Yea ports are open (2377, 7946, 4789) and containers in same VPC.

Also more info…given this setup:

host1: container JM and container TM1 on an overlay network
host2: container TM2 on same overlay network

IPs: 
JM: 10.200.0.10
TM1: 10.200.0.4
TM2: 10.200.0.5

host1@ip-192-168-10-69:/home/ubuntu# brctl show ov-001002-rwr3w
bridge name	bridge id		STP enabled	interfaces
ov-001002-rwr3w		8000.121799ebd445	no		veth3583c97
							                    veth563db27
							                    vethed78dd1
							                    vx-001002-rwr3w

host2@ip-192-168-10-72:/home/ubuntu# brctl show ov-001002-rwr3w
bridge name	bridge id		STP enabled	interfaces
ov-001002-rwr3w		8000.561fc7cf8fe0	no		veth53ca711
							                    vethd811b76
							                    vx-001002-rwr3w

ov-001002-rwr3w is the virtual ethernet interface for the overlay network the containers are on and is present on both host1 and host2. vx-001002-rwr3w is the VXLAN interface/tunnel that connects the two hosts. (there’s also 2 additional containers sitting on the network - reason for extra veth interfaces)
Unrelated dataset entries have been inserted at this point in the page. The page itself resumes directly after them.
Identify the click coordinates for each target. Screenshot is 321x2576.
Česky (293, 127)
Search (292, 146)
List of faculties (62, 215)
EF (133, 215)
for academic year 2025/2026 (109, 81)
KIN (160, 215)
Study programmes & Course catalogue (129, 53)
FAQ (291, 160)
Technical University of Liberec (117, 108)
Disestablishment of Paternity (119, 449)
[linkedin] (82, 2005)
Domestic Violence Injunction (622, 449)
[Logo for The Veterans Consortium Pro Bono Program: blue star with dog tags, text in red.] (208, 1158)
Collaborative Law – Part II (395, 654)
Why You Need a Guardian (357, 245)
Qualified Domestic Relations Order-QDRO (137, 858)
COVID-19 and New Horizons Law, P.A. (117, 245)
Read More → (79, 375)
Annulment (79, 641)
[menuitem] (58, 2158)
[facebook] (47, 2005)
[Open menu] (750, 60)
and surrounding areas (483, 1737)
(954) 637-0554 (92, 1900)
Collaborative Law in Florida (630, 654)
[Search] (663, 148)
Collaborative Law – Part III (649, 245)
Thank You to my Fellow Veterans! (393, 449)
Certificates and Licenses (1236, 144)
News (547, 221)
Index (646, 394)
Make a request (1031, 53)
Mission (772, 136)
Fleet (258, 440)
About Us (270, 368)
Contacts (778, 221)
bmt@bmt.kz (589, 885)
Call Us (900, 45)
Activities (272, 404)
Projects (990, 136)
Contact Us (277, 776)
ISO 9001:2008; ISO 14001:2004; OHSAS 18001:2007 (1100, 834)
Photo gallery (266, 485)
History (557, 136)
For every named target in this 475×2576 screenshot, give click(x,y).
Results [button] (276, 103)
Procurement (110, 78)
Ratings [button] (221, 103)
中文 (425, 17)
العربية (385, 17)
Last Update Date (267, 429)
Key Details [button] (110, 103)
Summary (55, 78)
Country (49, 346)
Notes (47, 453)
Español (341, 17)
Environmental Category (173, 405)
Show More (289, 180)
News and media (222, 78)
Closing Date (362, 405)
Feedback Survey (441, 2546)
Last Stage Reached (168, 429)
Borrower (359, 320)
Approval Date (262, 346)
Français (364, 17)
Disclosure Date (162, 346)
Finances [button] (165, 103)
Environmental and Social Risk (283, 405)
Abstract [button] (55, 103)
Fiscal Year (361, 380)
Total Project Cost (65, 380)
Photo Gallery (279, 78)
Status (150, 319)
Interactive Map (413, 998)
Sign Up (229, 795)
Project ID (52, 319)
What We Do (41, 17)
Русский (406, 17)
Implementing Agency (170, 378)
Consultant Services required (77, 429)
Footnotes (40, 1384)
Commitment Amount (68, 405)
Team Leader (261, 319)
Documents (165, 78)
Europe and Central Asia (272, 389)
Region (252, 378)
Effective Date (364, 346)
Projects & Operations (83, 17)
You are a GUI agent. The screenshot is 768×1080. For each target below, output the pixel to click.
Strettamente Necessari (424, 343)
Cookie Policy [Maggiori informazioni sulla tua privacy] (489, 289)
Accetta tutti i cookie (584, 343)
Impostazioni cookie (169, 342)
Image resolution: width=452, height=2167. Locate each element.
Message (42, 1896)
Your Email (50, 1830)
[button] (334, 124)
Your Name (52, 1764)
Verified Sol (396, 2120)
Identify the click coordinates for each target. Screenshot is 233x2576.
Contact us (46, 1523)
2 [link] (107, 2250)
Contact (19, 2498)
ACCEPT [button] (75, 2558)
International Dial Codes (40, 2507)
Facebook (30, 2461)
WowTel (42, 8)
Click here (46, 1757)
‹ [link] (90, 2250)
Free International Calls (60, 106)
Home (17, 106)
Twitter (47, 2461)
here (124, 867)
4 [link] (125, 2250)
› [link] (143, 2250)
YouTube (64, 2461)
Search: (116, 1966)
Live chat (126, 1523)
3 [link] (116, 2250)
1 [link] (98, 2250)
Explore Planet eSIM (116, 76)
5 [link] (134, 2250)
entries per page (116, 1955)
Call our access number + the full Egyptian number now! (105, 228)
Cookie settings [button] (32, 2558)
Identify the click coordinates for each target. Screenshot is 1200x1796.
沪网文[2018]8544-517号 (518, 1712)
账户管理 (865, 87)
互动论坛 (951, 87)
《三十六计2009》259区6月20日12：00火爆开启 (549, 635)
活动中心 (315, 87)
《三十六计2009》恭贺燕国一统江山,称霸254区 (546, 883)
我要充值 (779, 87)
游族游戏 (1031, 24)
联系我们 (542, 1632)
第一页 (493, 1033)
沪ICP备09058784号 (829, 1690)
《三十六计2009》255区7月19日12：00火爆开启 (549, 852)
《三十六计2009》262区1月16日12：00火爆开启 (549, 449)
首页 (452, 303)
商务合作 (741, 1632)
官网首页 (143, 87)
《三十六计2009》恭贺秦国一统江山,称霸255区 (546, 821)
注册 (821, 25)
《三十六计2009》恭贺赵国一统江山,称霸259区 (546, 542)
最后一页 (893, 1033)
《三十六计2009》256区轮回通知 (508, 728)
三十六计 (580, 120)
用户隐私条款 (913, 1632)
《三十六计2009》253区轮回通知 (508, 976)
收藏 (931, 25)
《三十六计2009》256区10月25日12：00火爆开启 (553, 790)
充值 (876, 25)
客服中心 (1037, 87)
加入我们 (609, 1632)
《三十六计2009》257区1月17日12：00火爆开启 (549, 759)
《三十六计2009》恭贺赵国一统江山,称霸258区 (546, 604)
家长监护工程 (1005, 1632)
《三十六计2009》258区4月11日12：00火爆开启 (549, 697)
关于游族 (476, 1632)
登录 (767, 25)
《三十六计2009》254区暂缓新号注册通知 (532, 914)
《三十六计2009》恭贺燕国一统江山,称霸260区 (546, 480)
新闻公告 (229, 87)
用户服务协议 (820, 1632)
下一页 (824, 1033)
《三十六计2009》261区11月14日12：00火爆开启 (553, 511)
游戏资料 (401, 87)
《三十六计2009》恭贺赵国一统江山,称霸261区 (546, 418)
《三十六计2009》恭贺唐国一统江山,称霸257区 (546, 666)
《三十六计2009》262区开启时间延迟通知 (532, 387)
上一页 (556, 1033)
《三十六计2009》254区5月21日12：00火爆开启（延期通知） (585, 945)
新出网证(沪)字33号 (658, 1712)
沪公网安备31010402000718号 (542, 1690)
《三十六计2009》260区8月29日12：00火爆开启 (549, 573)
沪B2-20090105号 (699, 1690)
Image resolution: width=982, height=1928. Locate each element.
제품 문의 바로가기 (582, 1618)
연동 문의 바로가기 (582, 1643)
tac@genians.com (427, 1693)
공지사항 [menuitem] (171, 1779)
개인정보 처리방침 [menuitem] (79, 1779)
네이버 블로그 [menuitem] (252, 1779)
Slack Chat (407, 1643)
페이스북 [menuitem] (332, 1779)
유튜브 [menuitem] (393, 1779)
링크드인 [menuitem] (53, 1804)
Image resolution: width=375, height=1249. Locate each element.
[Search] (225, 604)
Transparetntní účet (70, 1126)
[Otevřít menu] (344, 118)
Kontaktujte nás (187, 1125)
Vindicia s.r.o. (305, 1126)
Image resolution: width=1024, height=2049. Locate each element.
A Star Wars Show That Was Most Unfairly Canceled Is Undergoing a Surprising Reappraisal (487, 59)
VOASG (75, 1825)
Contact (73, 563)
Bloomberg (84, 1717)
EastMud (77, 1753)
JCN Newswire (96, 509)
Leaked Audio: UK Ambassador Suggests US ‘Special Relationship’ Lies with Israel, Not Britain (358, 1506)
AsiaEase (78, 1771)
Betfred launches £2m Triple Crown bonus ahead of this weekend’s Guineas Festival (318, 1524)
I have the following behavior:

A ping from TM2 container (on host2) to TM1 (on host1) results in traffic on host1’s vx interface and host2’s vx interface:

TM2container:/# ping 10.200.0.4
PING 10.200.0.4 (10.200.0.4) 56(84) bytes of data.
64 bytes from 10.200.0.4: icmp_seq=1 ttl=64 time=0.449 ms
64 bytes from 10.200.0.4: icmp_seq=2 ttl=64 time=0.266 ms

TM2host@ip-192-168-10-72:/home/ubuntu# tcpdump -ni vx-001002-rwr3w host 10.200.0.5 and host 10.200.0.4
tcpdump: verbose output suppressed, use -v or -vv for full protocol decode
listening on vx-001002-rwr3w, link-type EN10MB (Ethernet), capture size 262144 bytes
00:41:12.297030 ARP, Request who-has 10.200.0.4 tell 10.200.0.5, length 28
00:41:12.297039 ARP, Reply 10.200.0.4 is-at 02:42:0a:c8:00:04, length 28
00:41:12.297101 IP 10.200.0.5 > 10.200.0.4: ICMP echo request, id 1180, seq 1, length 64
00:41:12.297409 IP 10.200.0.4 > 10.200.0.5: ICMP echo reply, id 1180, seq 1, length 64

TM1host@ip-192-168-10-69:/home/ubuntu# tcpdump -ni vx-001002-rwr3w host 10.200.0.5 and host 10.200.0.4
tcpdump: verbose output suppressed, use -v or -vv for full protocol decode
listening on vx-001002-rwr3w, link-type EN10MB (Ethernet), capture size 262144 bytes
00:38:34.594879 IP 10.200.0.5 > 10.200.0.4: ICMP echo request, id 1180, seq 1, length 64
00:38:34.595024 ARP, Request who-has 10.200.0.5 tell 10.200.0.4, length 28
00:38:34.595026 ARP, Reply 10.200.0.5 is-at 02:42:0a:c8:00:05, length 28
00:38:34.595042 IP 10.200.0.4 > 10.200.0.5: ICMP echo reply, id 1180, seq 1, length 64
00:38:35.594390 IP 10.200.0.5 > 10.200.0.4: ICMP echo request, id 1180, seq 2, length 64

A ping from TM2 container to JM results in traffic only on host2’s vx interface:

TM2container:/# ping 10.200.0.10
PING 10.200.0.10 (10.200.0.10) 56(84) bytes of data.
^C
--- 10.200.0.10 ping statistics ---
5 packets transmitted, 0 received, 100% packet loss, time 4032ms

TM2host@ip-192-168-10-72:/home/ubuntu# tcpdump -ni vx-001002-rwr3w host 10.200.0.5 and host 10.200.0.10
tcpdump: verbose output suppressed, use -v or -vv for full protocol decode
listening on vx-001002-rwr3w, link-type EN10MB (Ethernet), capture size 262144 bytes
00:43:12.008634 IP 10.200.0.5.42241 > 10.200.0.10.6123: Flags [S], seq 1438398978, win 27680, options [mss 1384,sackOK,TS val 1188301660 ecr 0,nop,wscale 2], length 0
00:43:15.033797 IP 10.200.0.5 > 10.200.0.10: ICMP echo request, id 1185, seq 1, length 64
00:43:16.042764 IP 10.200.0.5 > 10.200.0.10: ICMP echo request, id 1185, seq 2, length 64

TM1host@ip-192-168-10-69:/home/ubuntu# tcpdump -ni vx-001002-rwr3w host 10.200.0.5 and host 10.200.0.10
tcpdump: verbose output suppressed, use -v or -vv for full protocol decode
listening on vx-001002-rwr3w, link-type EN10MB (Ethernet), capture size 262144 bytes
^C
0 packets captured
0 packets received by filter
0 packets dropped by kernel

I feel like the VXLAN is incorrectly mapping between TM2 and JM for some reason, but can’t get at how or why.

Any progress here, @johnwang412? I could use the help.